Pending FTC Rule May Kill Legit Outbound Calls

by Moshe Yudkowsky

I hate unsolicited pre-recorded telephone calls. I've filed complaints with the FCC against callers, I've started an open-source project called Stop Rude Calls to screen out automated calls, and I've even been known to threaten callers with a few thousand return calls from my own equipment if they didn't stop bugging me.

On the other hand, I also make pre-recorded outbound calls — to opt-in subscribers who thank me for the service. Every year, for fifty days after the beginning of Passover, subscribers around the world receive calls from me every evening (it's a Jewish thing, ok?). This year I hope to charge subscribers a nominal fee as part of a charity campaign drive, or perhaps provide the service for free but tack on a solicitation for charity at the end of the call.

But a new US Federal Trade Commission rule may put the kibosh on my service and on many other related services. The FTC just proposed a new rule that severly restricts pre-recorded calls. Even if there's a pre-existing business relationship, the FTC rule virtually eliminates pre-recorded calls that include a soliciation.
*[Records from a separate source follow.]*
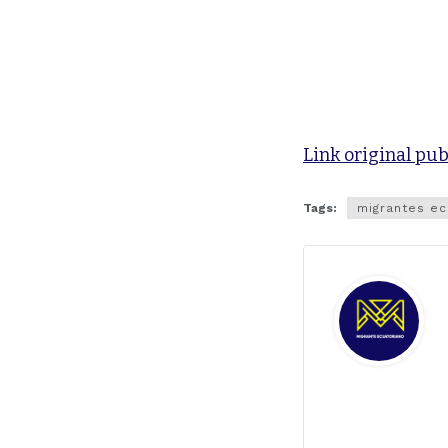
Link original pub
Tags:
migrantes ec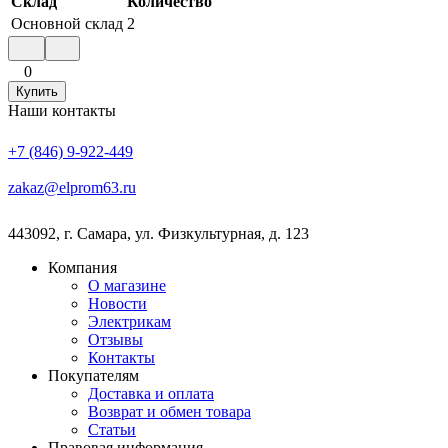
Склад
Количество
Основной склад
2
0
Купить
Наши контакты
+7 (846) 9-922-449
zakaz@elprom63.ru
443092
,
г. Самара
,
ул. Физкультурная, д. 123
Компания
О магазине
Новости
Электрикам
Отзывы
Контакты
Покупателям
Доставка и оплата
Возврат и обмен товара
Статьи
Правовая информация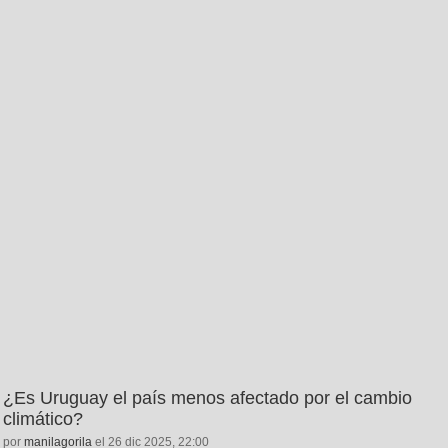
¿Es Uruguay el país menos afectado por el cambio
climático?
por
manilagorila
el 26 dic 2025, 22:00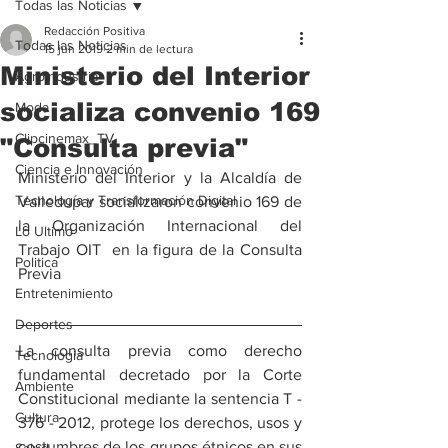
Todas las Noticias
Redacción Positiva
Todas las Noticias
15 jun 2019
2 min de lectura
Ministerio del Interior
Agroindustria
socializa convenio 169
Moda
Clipcinemax_TV
"Consulta previa"
Ciencia e Innovación
Ministerio del Interior y la Alcaldía de 
Tecnología y Transformación Digital
Valledupar socializaron convenio 169 de 
la Organización Internacional del 
Lo Ultimo
Trabajo OIT  en la figura de la Consulta 
Politica
Previa
Entretenimiento
Deportes
La consulta previa como derecho 
Tecnologia
fundamental decretado por la Corte 
Ambiente
Constitucional mediante la sentencia T - 
Cultura
376 - 2012, protege los derechos, usos y 
costumbres de los grupos étnicos en sus 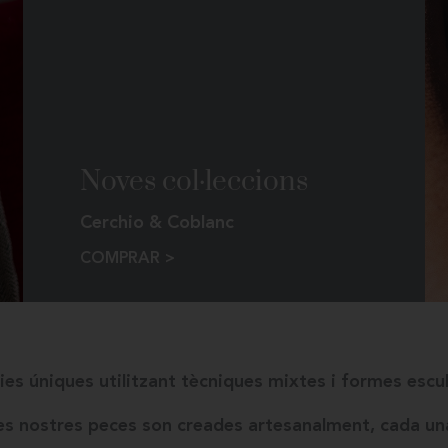
Noves col·leccions
Cerchio & Coblanc
COMPRAR >
es úniques utilitzant tècniques mixtes i formes escu
les nostres peces son creades artesanalment, cada un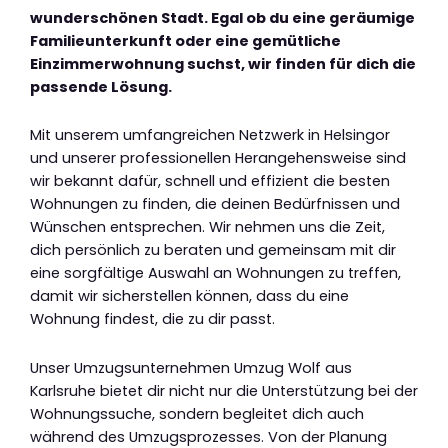
wunderschönen Stadt. Egal ob du eine geräumige
Familieunterkunft oder eine gemütliche
Einzimmerwohnung suchst, wir finden für dich die
passende Lösung.
Mit unserem umfangreichen Netzwerk in Helsingor
und unserer professionellen Herangehensweise sind
wir bekannt dafür, schnell und effizient die besten
Wohnungen zu finden, die deinen Bedürfnissen und
Wünschen entsprechen. Wir nehmen uns die Zeit,
dich persönlich zu beraten und gemeinsam mit dir
eine sorgfältige Auswahl an Wohnungen zu treffen,
damit wir sicherstellen können, dass du eine
Wohnung findest, die zu dir passt.
Unser Umzugsunternehmen Umzug Wolf aus
Karlsruhe bietet dir nicht nur die Unterstützung bei der
Wohnungssuche, sondern begleitet dich auch
während des Umzugsprozesses. Von der Planung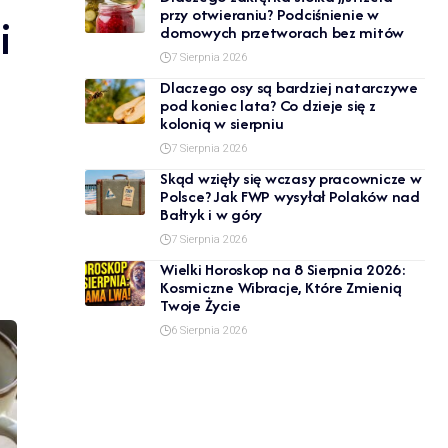
przy otwieraniu? Podciśnienie w
i
domowych przetworach bez mitów
7 Sierpnia 2026
Dlaczego osy są bardziej natarczywe
pod koniec lata? Co dzieje się z
kolonią w sierpniu
7 Sierpnia 2026
Skąd wzięły się wczasy pracownicze w
Polsce? Jak FWP wysyłał Polaków nad
Bałtyk i w góry
7 Sierpnia 2026
Wielki Horoskop na 8 Sierpnia 2026:
Kosmiczne Wibracje, Które Zmienią
Twoje Życie
6 Sierpnia 2026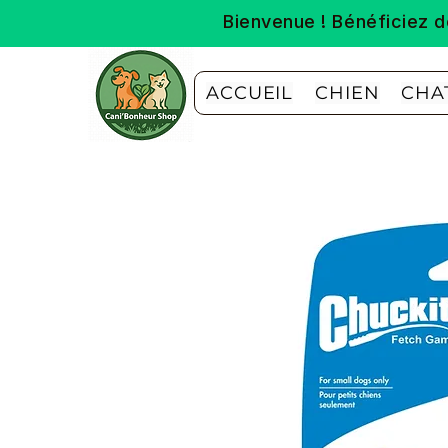
Bienvenue ! Bénéficiez
ACCUEIL
CHIEN
CHA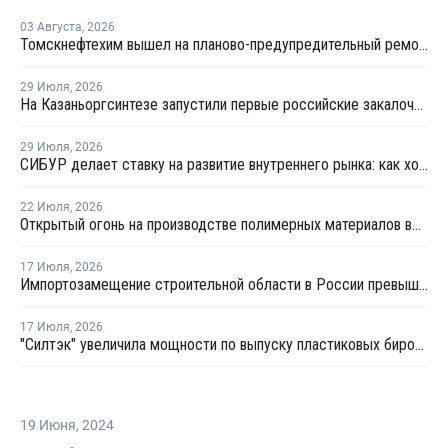
03 Августа
,
2026
Томскнефтехим вышел на планово-предупредительный ремонт
29 Июля
,
2026
На Казаньоргсинтезе запустили первые российские закалочно-испарительные аппараты
29 Июля
,
2026
СИБУР делает ставку на развитие внутреннего рынка: как холдинг стимулирует спрос на полимеры в ритейле
22 Июля
,
2026
Открытый огонь на производстве полимерных материалов во Всеволожске
17 Июля
,
2026
Импортозамещение строительной области в России превышает 98%
17 Июля
,
2026
"Силтэк" увеличила мощности по выпуску пластиковых бирок для животных
19 Июня
,
2024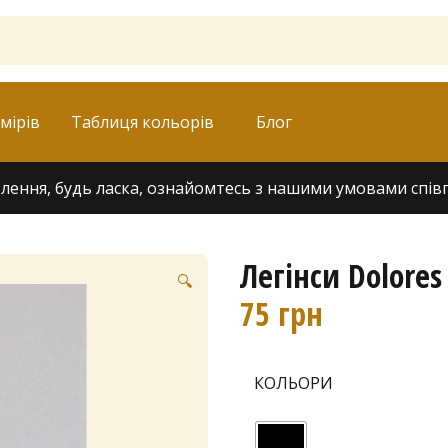
мірів
Таблиця кольорів
Блог
ення, будь ласка, ознайомтесь з нашими умовами співпра
Легінси Dolore
🔍
75
грн
КОЛЬОРИ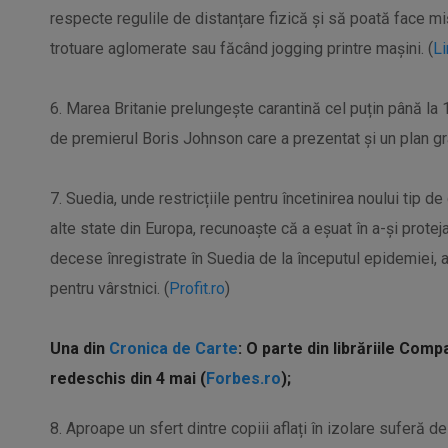
respecte regulile de distanțare fizică și să poată face mi
trotuare aglomerate sau făcând jogging printre mașini. (
Li
6. Marea Britanie prelungește carantină cel puțin până la 
de premierul Boris Johnson care a prezentat și un plan grad
7. Suedia, unde restricțiile pentru încetinirea noului tip d
alte state din Europa, recunoaște că a eșuat în a-și proteja
decese înregistrate în Suedia de la începutul epidemiei, 
pentru vârstnici. (
Profit.ro
)
Una din
Cronica de Carte
: O parte din librăriile Comp
redeschis din 4 mai (
Forbes.ro
);
8. Aproape un sfert dintre copiii aflați în izolare suferă de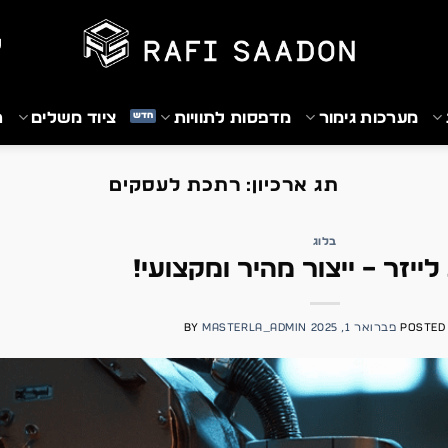
₪
מערכות גימור
מדפסות לתוויות
ציוד משלים
ת
תג ארכיון:
רתכת לעסקים
בלוג
ייזר – ייצור מהיר ומקצועי!
POSTED
פברואר 1, 2025
MASTERLA_ADMIN
BY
Well, my first reaction was "Bravo!" I hate calls, pre-recorded or live, from businesses with whom I have a "pre-existing relationship" that consists of filling out a registration card or purchasing a hard drive; it's gotten so bad that I've started the Disposable Phone Number project so I can give businesses a number but then toss the numbers away. But after my friends and business colleagues at Voxeo chimed in I had second thoughts. Voxeo sounded the alarm with this analysis, and after a conversation with their in-house lawyer (a very sharp cookie) and a personal letter from the company CEO addressing some of my questions, I'm convinced they have some very legitimate concerns: The proposed FTC rule could kill many promising Phone 2.0 services, including my very own outbound calling service.